She made clear that the Government will help our remarkable county achieve its full potential, including by spending on transport, encouraging tourism, backing private investment and devolving power.
Like the Prime Minister, I read this paper’s Yorkshire Day edition earlier this month. As a Yorkshire MP and a Government transport minister, I was particularly interested in the paper’s view of Yorkshire’s transport needs.
The paper recognised what’s been achieved in Yorkshire in recent years, including new roads and upgrades to existing ones, new rail franchises and progress on electrifying Yorkshire’s most important rail lines. It has also called for the Government to see through our commitment to HS2 and Northern Powerhouse Rail, otherwise known as HS3.
But I have been glad to see this paper urging progress on an ambitious proposal that sometimes gets too little attention: a new road connecting Sheffield and Manchester through a tunnel under the Pennines in the Peak District.
The case for a tunnel is clear. Manchester and Sheffield are just 38 miles apart, yet it takes over an hour and 20 minutes to travel between them by car. That’s about the time it takes to drive between Southampton and Oxford, twice the distance.
A tunnel under the Peak District would cut the driving time between Sheffield and Manchester by almost half. And it would protect drivers from the closures that hit the existing roads an average of once every 11 days, usually because of bad weather.
The poor performance of these routes is not surprising. The shortest route between Sheffield and Manchester – Snake Pass – was completed by Thomas Telford in 1821. In its day it was a pioneering project, but Snake Pass wasn’t designed with motor vehicles in mind, let alone the volume of traffic it now carries.

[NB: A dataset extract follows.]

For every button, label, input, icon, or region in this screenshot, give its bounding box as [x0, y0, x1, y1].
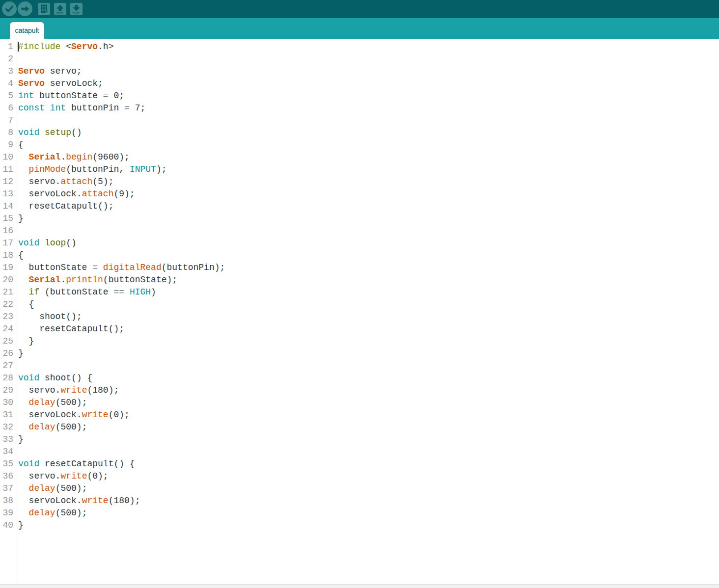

So this month I was pleased to announce further progress on our plans for a road tunnel under the Peak District.
We published a report identifying the three possible corridors a tunnel could take, with each linking the M1 north of Sheffield to Manchester’s M60 ring road.
The report makes clear that delivery of the tunnel is both technically feasible and offers great benefits to our region. As well as the journey savings, we could see traffic on some of the existing roads fall by up to 90 per cent.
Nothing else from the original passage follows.